There's no perfect answer, but researchers report February 21 in Nature Communications that they've found a way to improve our predictions -- using brain scans that can tell, in a manner of speaking, who's bored by the promise of easy money, even when the kids themselves might not realize it.

That conclusion grew out of a collaboration between Brian Knutson, a professor of psychology at Stanford, and Christian Büchel, a professor of medicine at Universitätsklinikum Hamburg Eppendorf. With support from the Stanford Neurosciences Institute's NeuroChoice program, which Knutson co-directs, the pair started sorting through an intriguing dataset covering, among other things, 144 European adolescents who scored high on a test of what's called novelty seeking -- roughly, the sorts of personality traits that might indicate a kid is at risk for drug or alcohol abuse.
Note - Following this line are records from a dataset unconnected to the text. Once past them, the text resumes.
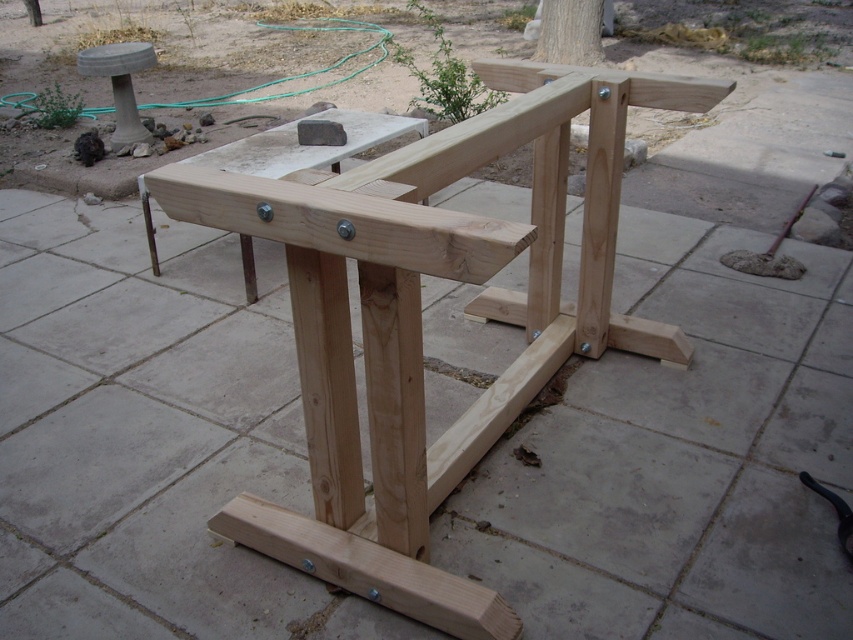 Question: Does natural wood frame at center have a smaller size compared to smooth concrete stool at upper left?

Choices:
 (A) no
 (B) yes

Answer: (A)

Question: Which of the following is the closest to the observer?

Choices:
 (A) (666, 88)
 (B) (117, 76)

Answer: (A)

Question: Which of the following is the closest to the observer?

Choices:
 (A) (479, 156)
 (B) (144, 61)

Answer: (A)

Question: Does natural wood frame at center appear over smooth concrete stool at upper left?

Choices:
 (A) yes
 (B) no

Answer: (B)

Question: Is natural wood frame at center to the left of smooth concrete stool at upper left from the viewer's perspective?

Choices:
 (A) no
 (B) yes

Answer: (A) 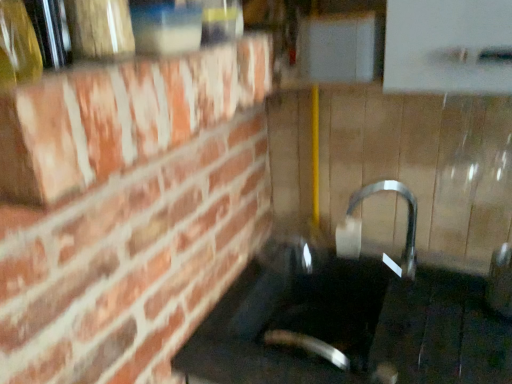 This screenshot has height=384, width=512. In order to click on translucent glass bottle at upper left in this screenshot , I will do (17, 45).

Measure the distance between point [318,354] and camera.

1.11 meters.

Where is `translucent glass bottle at upper left`? translucent glass bottle at upper left is located at coordinates [17, 45].

From the image's perspective, is satin nickel faucet at center on top of translucent glass bottle at upper left?

No.

Considering the relative sizes of satin nickel faucet at center and translucent glass bottle at upper left in the image provided, is satin nickel faucet at center shorter than translucent glass bottle at upper left?

In fact, satin nickel faucet at center may be taller than translucent glass bottle at upper left.

Consider the image. Based on their sizes in the image, would you say satin nickel faucet at center is bigger or smaller than translucent glass bottle at upper left?

In the image, satin nickel faucet at center appears to be larger than translucent glass bottle at upper left.

Can translucent glass bottle at upper left be found inside satin nickel faucet at center?

No, translucent glass bottle at upper left is not inside satin nickel faucet at center.

Considering the relative sizes of satin nickel faucet at center and black glass sink at center in the image provided, is satin nickel faucet at center thinner than black glass sink at center?

Yes, satin nickel faucet at center is thinner than black glass sink at center.

What's the angular difference between satin nickel faucet at center and black glass sink at center's facing directions?

0.47 degrees separate the facing orientations of satin nickel faucet at center and black glass sink at center.

In the image, is satin nickel faucet at center positioned in front of or behind black glass sink at center?

In the image, satin nickel faucet at center appears behind black glass sink at center.

Considering the relative positions of satin nickel faucet at center and black glass sink at center in the image provided, is satin nickel faucet at center to the right of black glass sink at center from the viewer's perspective?

Yes, satin nickel faucet at center is to the right of black glass sink at center.

How distant is translucent glass bottle at upper left from black glass sink at center?

translucent glass bottle at upper left and black glass sink at center are 35.60 inches apart.

In terms of width, does translucent glass bottle at upper left look wider or thinner when compared to black glass sink at center?

translucent glass bottle at upper left is thinner than black glass sink at center.

From a real-world perspective, who is located higher, translucent glass bottle at upper left or black glass sink at center?

translucent glass bottle at upper left, from a real-world perspective.

From the image's perspective, which is above, translucent glass bottle at upper left or black glass sink at center?

From the image's view, translucent glass bottle at upper left is above.

Which object is thinner, translucent glass bottle at upper left or satin nickel faucet at center?

Thinner between the two is translucent glass bottle at upper left.

Locate an element on the screen. The image size is (512, 384). bottle on the left of the satin nickel faucet at center is located at coordinates (17, 45).

Can we say translucent glass bottle at upper left lies outside satin nickel faucet at center?

Yes, translucent glass bottle at upper left is located beyond the bounds of satin nickel faucet at center.

Which is more to the right, translucent glass bottle at upper left or satin nickel faucet at center?

satin nickel faucet at center is more to the right.

Is point (232, 336) positioned behind point (19, 46)?

Yes, it is.

In the image, is black glass sink at center positioned in front of or behind translucent glass bottle at upper left?

black glass sink at center is behind translucent glass bottle at upper left.

Is translucent glass bottle at upper left at the back of black glass sink at center?

No.

Which object is positioned more to the right, black glass sink at center or translucent glass bottle at upper left?

From the viewer's perspective, black glass sink at center appears more on the right side.

Does black glass sink at center turn towards satin nickel faucet at center?

No, black glass sink at center is not turned towards satin nickel faucet at center.

Which object is positioned more to the left, black glass sink at center or satin nickel faucet at center?

From the viewer's perspective, black glass sink at center appears more on the left side.

The height and width of the screenshot is (384, 512). In the image, there is a translucent glass bottle at upper left. In order to click on faucet below it (from the image's perspective) in this screenshot , I will do `click(361, 227)`.

Locate an element on the screen. The width and height of the screenshot is (512, 384). counter top that is under the satin nickel faucet at center (from a real-world perspective) is located at coordinates (352, 328).

Which object lies nearer to the anchor point satin nickel faucet at center, translucent glass bottle at upper left or black glass sink at center?

The object closer to satin nickel faucet at center is black glass sink at center.

Based on their spatial positions, is satin nickel faucet at center or translucent glass bottle at upper left closer to black glass sink at center?

satin nickel faucet at center is positioned closer to the anchor black glass sink at center.

When comparing their distances from translucent glass bottle at upper left, does satin nickel faucet at center or black glass sink at center seem closer?

Based on the image, black glass sink at center appears to be nearer to translucent glass bottle at upper left.

Considering their positions, is black glass sink at center positioned further to translucent glass bottle at upper left than satin nickel faucet at center?

satin nickel faucet at center is positioned further to the anchor translucent glass bottle at upper left.

Looking at this image, when comparing their distances from satin nickel faucet at center, does black glass sink at center or translucent glass bottle at upper left seem closer?

The object closer to satin nickel faucet at center is black glass sink at center.

From the image, which object appears to be nearer to black glass sink at center, translucent glass bottle at upper left or satin nickel faucet at center?

The object closer to black glass sink at center is satin nickel faucet at center.

Locate an element on the screen. The height and width of the screenshot is (384, 512). faucet between translucent glass bottle at upper left and black glass sink at center in the vertical direction is located at coordinates (361, 227).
Novelty seeking in a brain scanner

Novelty seeking isn't inherently bad, Knutson said. On a good day, the urge to take a risk on something new can drive innovation. On a bad day, however, it can lead people to drive recklessly, jump off cliffs and ingest whatever someone hands out at a party. And psychologists know that kids who score high on tests of novelty seeking are on average a bit more likely to abuse drugs. The question was, could there be a better test, one both more precise and more individualized, that could tell whether novelty seeking might turn into something more destructive.

Knutson and Büchel thought so, and they suspected that a brain-scanning test called the Monetary Incentive Delay Task, or MID, could be the answer. Knutson had developed the task early in his career as a way of targeting a part of the brain now known to play a role in mentally processing rewards like money or the high of a drug.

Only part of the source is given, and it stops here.